Many hospitals claim a nursing shortage as the reason to mandate overtime. While an RN shortage is a real issue in some areas, Foley says there are ways to address staffing that do not force RNs to work long hours. Mandating excessive overtime is a calculated business practice aimed at saving hospitals money, she says, at a time when hospitals are reporting profit margins higher than they have enjoyed in the past.
Recent American Hospital Association data show the nation’s hospitals reporting record profits of $21.9 billion, giving them a profit margin of 6.6%, the second highest aggregate margin ever. Hospitals reduce expenses — thus increasing profit — by employing insufficient numbers of nurses and minimizing the number of employees who are paid benefits, Foley says. Hospitals routinely keep too few RNs on staff to provide appropriate coverage or address fluctuating patient care needs, she says.
"ANA supports the RNs currently on strike in Nyack, NY, and in Worcester, MA, who have gone out in protest over mandatory overtime," Foley says. "It is never easy to decide to strike, but, as we have seen time and time again, RNs are forced to take this action when hospitals fail to support safe standards of nursing practice. These nurses are on strike to protect both their own health and well-being and the unsuspecting patients who assume that hospitals provide safe, quality nursing care, not exhausted, overworked labor."
The New York State Nurses Association and the Massachusetts Nurses Association have advised Nyack Hospital and St. Vincent Hospital, owned by for-profit Tenet Health Care Corp., to reduce the mandatory overtime.
"Tenet, like many hospital organizations, is quite profitable," Foley says. "Its recently released third-quarter earnings report shows a 23% rise in net profits over the same period last year.

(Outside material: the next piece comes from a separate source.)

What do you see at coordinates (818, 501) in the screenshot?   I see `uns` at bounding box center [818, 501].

While realizing that kind of profit, Tenet still insists on the right to require as much as eight hours of mandatory overtime, even following an original eight-hour shift. This practice forces some RNs to work up to 16 nonstop hours."
Foley says nurses who refuse the overtime can be threatened with losing their jobs or licenses under an alleged patient abandonment charge. She labels that threat "blatant intimidation."

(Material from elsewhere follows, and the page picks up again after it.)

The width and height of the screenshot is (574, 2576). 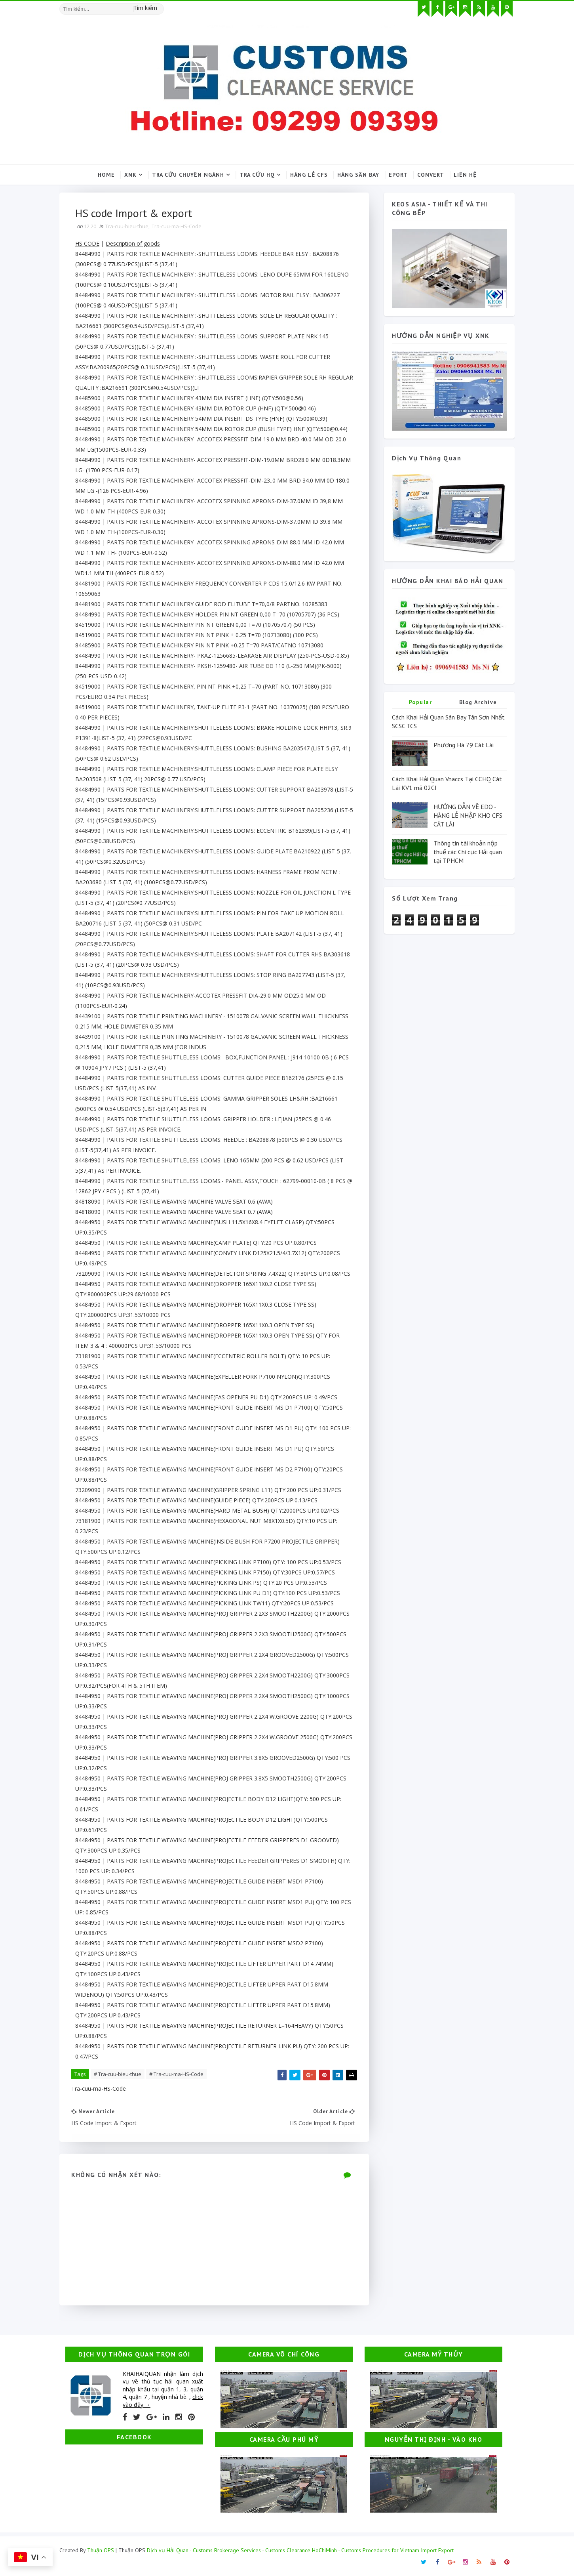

"Nurses themselves know that working while exhausted will increase the risk of committing an error that harms a patient or predisposes themselves to injures — like needlesticks — on the job," she says. "However, when threatened with job loss or action against their license, some nurses feel obligated to stay."
Hospital managers who rely on mandatory overtime ignore general standards and acceptable practices that relate to public safety and well-being, Foley says. She suggests that hospitals should be required to follow the same sort of rules that the public transportation, airline, and trucking industry use regarding shift lengths and the amount of rest an employee must have before coming onto an assignment.
The ANA encourages consumers to inquire about nursing staffing before being treated at a hospital.